_PROBLEM DESCRIPTION_
Give back every record exactly, images excluded.

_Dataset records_

-------

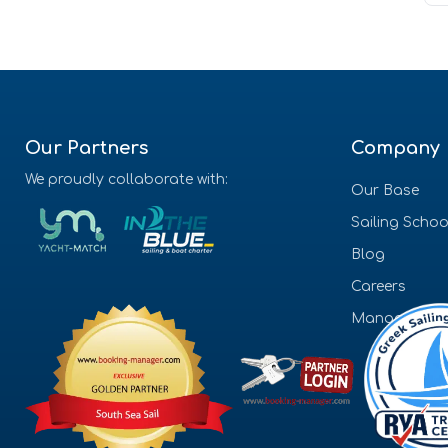
Our Partners
Company
We proudly collaborate with:
Our Base
Sailing Schoo
Blog
Careers
Management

-------

_WRITTEN ANSWER_
Our Partners
Company
We proudly collaborate with:
Our Base
Sailing Schoo
Blog
Careers
Management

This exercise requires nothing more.